Abstract
A method where a propeller is set into locomotion relative to a medium at least partially surrounding the propeller. An actuator induces a rotation of the propeller relative to the medium and about a rotational axis of the propeller, and the propeller converts its rotational movement into locomotion relative to the medium. The aspect ratio of at least one cross-section of the propeller is three or more. Also a helical or modifiedly helical propeller for converting rotational movement of the propeller into locomotion of the propeller relative to a medium at least partially surrounding the propeller, where the aspect ratio of at least one cross section of the propeller is three or more. And a method of producing a propeller, including the step of providing a plate extending along the helical axis, where the aspect ratio of at least one cross section of the plate is three or more.
Claims
1. A helical or modifiedly helical propeller for converting rotational movement of the propeller into locomotion of the propeller relative to a medium which at least partially surrounds the propeller, wherein the aspect ratio of at least one cross section of the propeller, which cross section is a cross section related to the propeller's helical axis, is 3 or more, and on at least one cross section which is perpendicular to the helical axis of the propeller, the axis passes through the propeller, and wherein the propeller is at least partly magnetized or further comprises a component materially connected with the propeller, which component is magnetized.

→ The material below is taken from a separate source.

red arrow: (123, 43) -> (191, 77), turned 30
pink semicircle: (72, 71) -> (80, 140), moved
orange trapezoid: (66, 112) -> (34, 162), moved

2. The propeller of claim 1, wherein the largest radius of any cross section of the propeller that is perpendicular to the propeller's rotational axis is 5 mm or less.
3. The propeller of claim 1, wherein the smallest radius of any cross section of the propeller that is perpendicular to the propeller's rotational axis is 300 μm or less.
Description
BRIEF DESCRIPTION OF THE FIGURES
(1) The invention is illustrated in greater detail with the aid of schematic drawings:
(2) FIG. 1(a) is a perspective view of an embodiment of the propeller according to the invention in perspective view;
(3) FIG. 1(b) is a cross sectional view of the propeller of FIG. 1(a)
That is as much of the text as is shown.